* _Exercise instructions_:
Exact reproduction of all the data is required, with pictures excluded.

══════════════════════════════

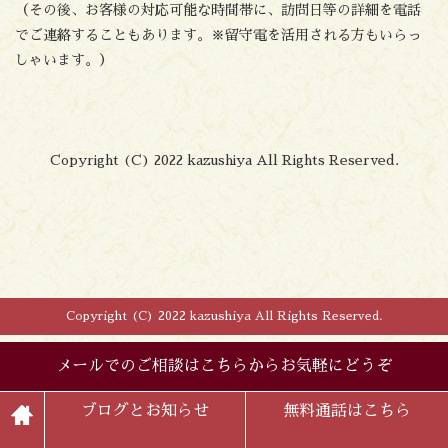
（その後、お客様の対応可能な時間帯に、訪問日等の詳細を電話
でご連絡することもあります。※留守電を活用される方もいらっ
しゃいます。）
Copyright (C) 2022 kazushiya All Rights Reserved.
Copyright (C) 2022 kazushiya All Rights Reserved.
メールでのご相談はこちらからお気軽にどうぞ
ブログとお知らせ
無料通話はこちら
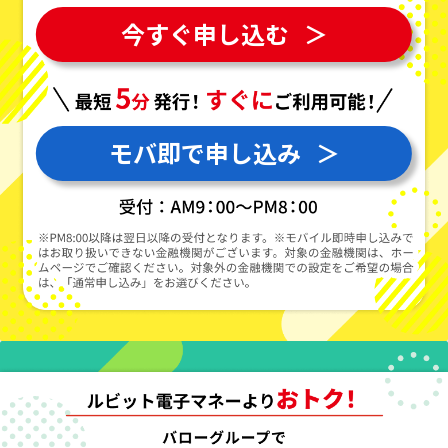
今すぐ申し込む
＞
モバ即で申し込み
＞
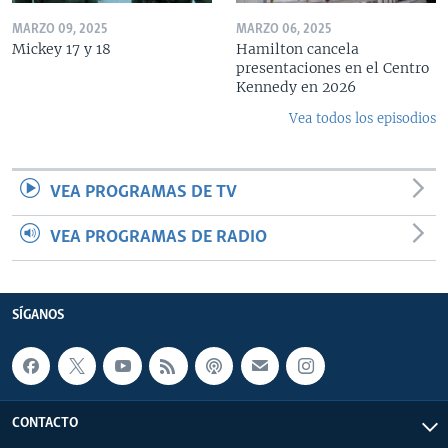
MARZO 09, 2025
MARZO 06, 2025
Mickey 17 y 18
Hamilton cancela
presentaciones en el Centro
Kennedy en 2026
Vea todos los episodios
VEA PROGRAMAS DE TV
VEA PROGRAMAS DE RADIO
SÍGANOS
CONTACTO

══════════════════════════════

* _Your response_:
（その後、お客様の対応可能な時間帯に、訪問日等の詳細を電話
でご連絡することもあります。※留守電を活用される方もいらっ
しゃいます。）
Copyright (C) 2022 kazushiya All Rights Reserved.
Copyright (C) 2022 kazushiya All Rights Reserved.
メールでのご相談はこちらからお気軽にどうぞ
ブログとお知らせ
無料通話はこちら
今すぐ申し込む
＞
モバ即で申し込み
＞
MARZO 09, 2025
MARZO 06, 2025
Mickey 17 y 18
Hamilton cancela
presentaciones en el Centro
Kennedy en 2026
Vea todos los episodios
VEA PROGRAMAS DE TV
VEA PROGRAMAS DE RADIO
SÍGANOS
CONTACTO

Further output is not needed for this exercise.